**Problem to work on:** Return each entry word for word and skip its pictures.

**Record excerpts:**
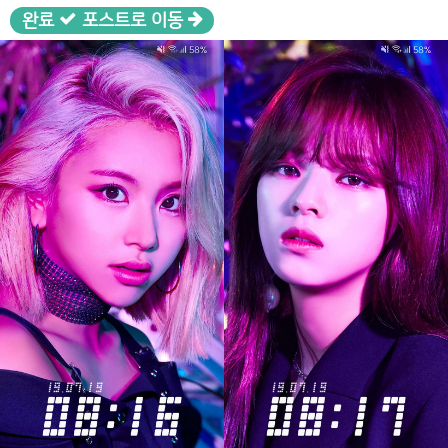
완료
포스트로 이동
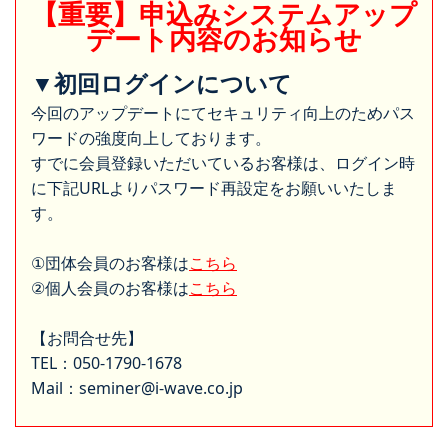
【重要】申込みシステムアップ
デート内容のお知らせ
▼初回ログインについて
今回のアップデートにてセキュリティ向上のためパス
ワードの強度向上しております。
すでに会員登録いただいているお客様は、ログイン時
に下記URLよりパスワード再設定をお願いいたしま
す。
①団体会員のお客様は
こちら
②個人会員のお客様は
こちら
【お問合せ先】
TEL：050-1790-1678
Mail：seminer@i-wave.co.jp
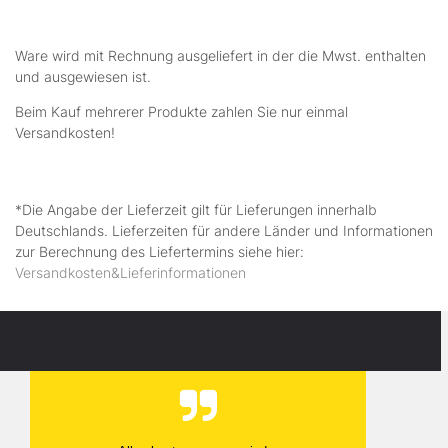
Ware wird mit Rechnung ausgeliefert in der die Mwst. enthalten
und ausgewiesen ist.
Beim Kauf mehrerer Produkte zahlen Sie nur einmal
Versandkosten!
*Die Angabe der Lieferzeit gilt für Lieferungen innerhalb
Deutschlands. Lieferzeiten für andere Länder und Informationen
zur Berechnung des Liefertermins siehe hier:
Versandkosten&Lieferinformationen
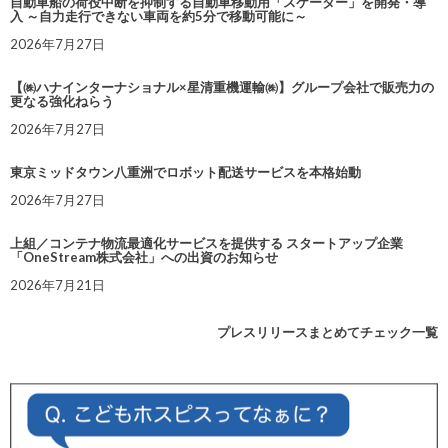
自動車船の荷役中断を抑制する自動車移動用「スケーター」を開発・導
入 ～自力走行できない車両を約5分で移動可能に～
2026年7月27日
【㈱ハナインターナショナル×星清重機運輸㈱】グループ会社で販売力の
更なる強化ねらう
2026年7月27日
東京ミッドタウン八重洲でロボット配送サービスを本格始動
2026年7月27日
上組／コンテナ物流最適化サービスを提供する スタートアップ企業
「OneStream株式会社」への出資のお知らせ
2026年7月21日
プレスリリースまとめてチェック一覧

**Answer to the exercise:**
완료
포스트로 이동
【重要】申込みシステムアップ
デート内容のお知らせ
▼初回ログインについて
今回のアップデートにてセキュリティ向上のためパス
ワードの強度向上しております。
すでに会員登録いただいているお客様は、ログイン時
に下記URLよりパスワード再設定をお願いいたしま
す。
①団体会員のお客様は
こちら
②個人会員のお客様は
こちら
【お問合せ先】
TEL：050-1790-1678
Mail：seminer@i-wave.co.jp
Ware wird mit Rechnung ausgeliefert in der die Mwst. enthalten
und ausgewiesen ist.
Beim Kauf mehrerer Produkte zahlen Sie nur einmal
Versandkosten!
*Die Angabe der Lieferzeit gilt für Lieferungen innerhalb
Deutschlands. Lieferzeiten für andere Länder und Informationen
zur Berechnung des Liefertermins siehe hier:
Versandkosten&Lieferinformationen
自動車船の荷役中断を抑制する自動車移動用「スケーター」を開発・導
入 ～自力走行できない車両を約5分で移動可能に～
2026年7月27日
【㈱ハナインターナショナル×星清重機運輸㈱】グループ会社で販売力の
更なる強化ねらう
2026年7月27日
東京ミッドタウン八重洲でロボット配送サービスを本格始動
2026年7月27日
上組／コンテナ物流最適化サービスを提供する スタートアップ企業
「OneStream株式会社」への出資のお知らせ
2026年7月21日
プレスリリースまとめてチェック一覧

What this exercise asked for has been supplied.